# MATERIAL SUPPLIED

◆ ◆ ◆ ◆ ◆

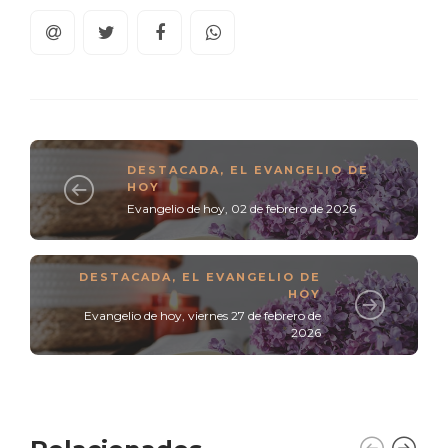
DESTACADA
,
EL EVANGELIO DE
HOY
Evangelio de hoy, 02 de febrero de 2026
DESTACADA
,
EL EVANGELIO DE
HOY
Evangelio de hoy, viernes 27 de febrero de
2026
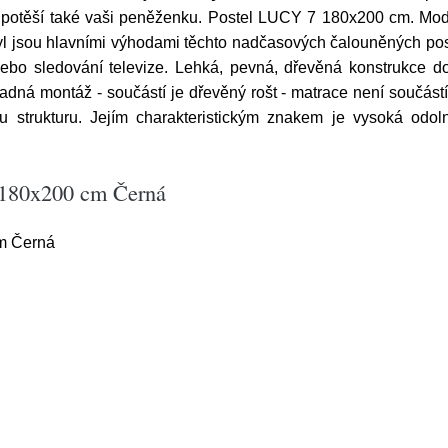
 potěší také vaši peněženku. Postel LUCY 7 180x200 cm. Mo
yl jsou hlavními výhodami těchto nadčasových čalouněných pos
ebo sledování televize. Lehká, pevná, dřevěná konstrukce doko
nadná montáž - součástí je dřevěný rošt - matrace není součást
 strukturu. Jejím charakteristickým znakem je vysoká odol
 180x200 cm Černá
m Černá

◆ ◆ ◆ ◆ ◆

Show me all lines in the records that contain "febrero".

Evangelio de hoy, 02 de febrero de 2026
Evangelio de hoy, viernes 27 de febrero de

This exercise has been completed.